> _Exercise description_: Copy each line that includes the string "lingerie" from the material into your answer.

> _Information supplied_:
________________________________________

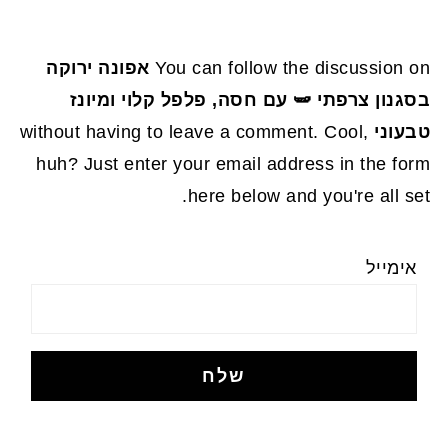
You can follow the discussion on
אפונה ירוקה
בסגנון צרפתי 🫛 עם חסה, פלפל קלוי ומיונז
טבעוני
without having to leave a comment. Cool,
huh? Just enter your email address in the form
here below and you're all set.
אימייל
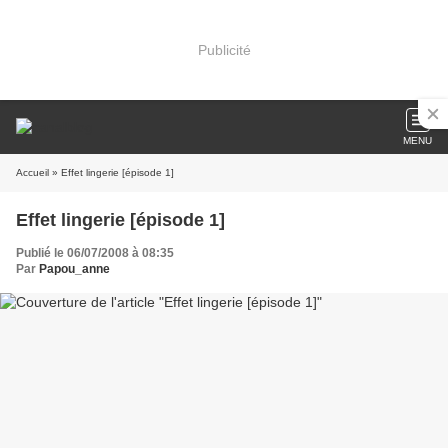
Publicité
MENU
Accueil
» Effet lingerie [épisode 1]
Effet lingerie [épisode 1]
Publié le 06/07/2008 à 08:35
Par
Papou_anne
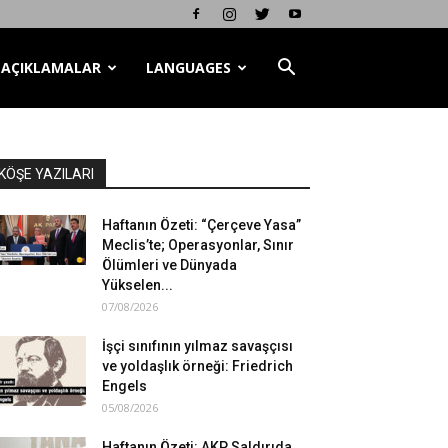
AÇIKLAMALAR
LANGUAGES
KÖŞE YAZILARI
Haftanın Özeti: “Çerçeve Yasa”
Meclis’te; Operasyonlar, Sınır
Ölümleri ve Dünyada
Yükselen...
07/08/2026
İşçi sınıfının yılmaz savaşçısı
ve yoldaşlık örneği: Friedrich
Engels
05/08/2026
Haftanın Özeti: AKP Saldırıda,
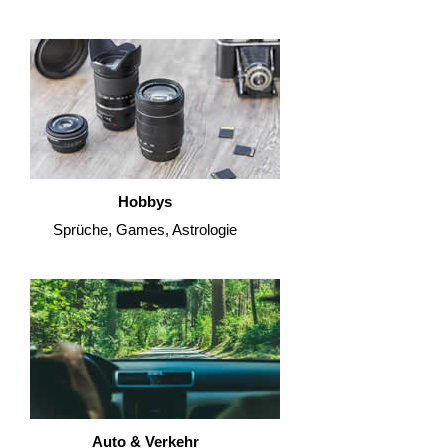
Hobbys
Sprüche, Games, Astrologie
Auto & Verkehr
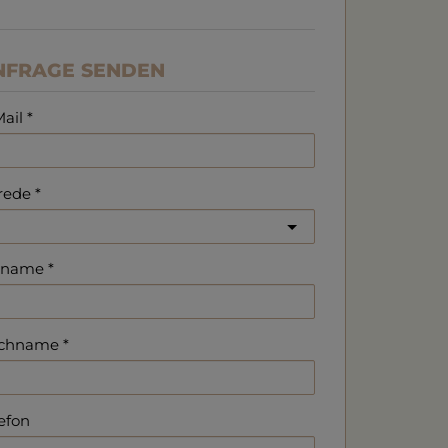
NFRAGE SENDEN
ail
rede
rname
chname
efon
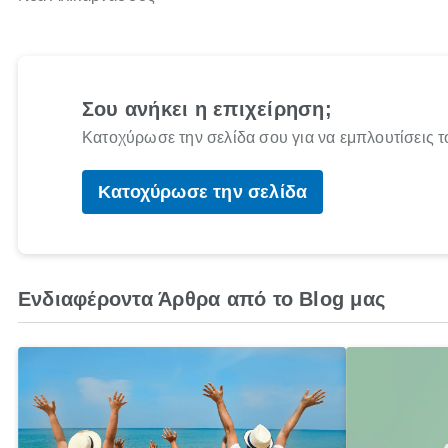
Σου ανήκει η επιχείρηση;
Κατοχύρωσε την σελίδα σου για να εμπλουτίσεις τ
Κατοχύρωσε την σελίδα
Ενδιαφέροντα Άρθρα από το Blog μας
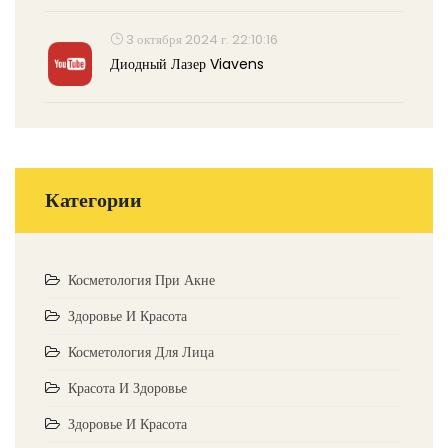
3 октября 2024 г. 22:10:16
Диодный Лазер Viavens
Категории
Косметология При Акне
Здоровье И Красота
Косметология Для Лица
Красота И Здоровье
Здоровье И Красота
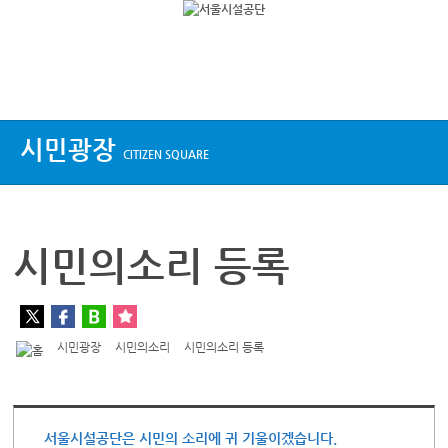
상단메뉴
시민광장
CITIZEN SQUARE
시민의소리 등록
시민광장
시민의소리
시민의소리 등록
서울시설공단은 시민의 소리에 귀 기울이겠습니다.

________________________________________

> _Task result_:
» Effet lingerie [épisode 1]
Effet lingerie [épisode 1]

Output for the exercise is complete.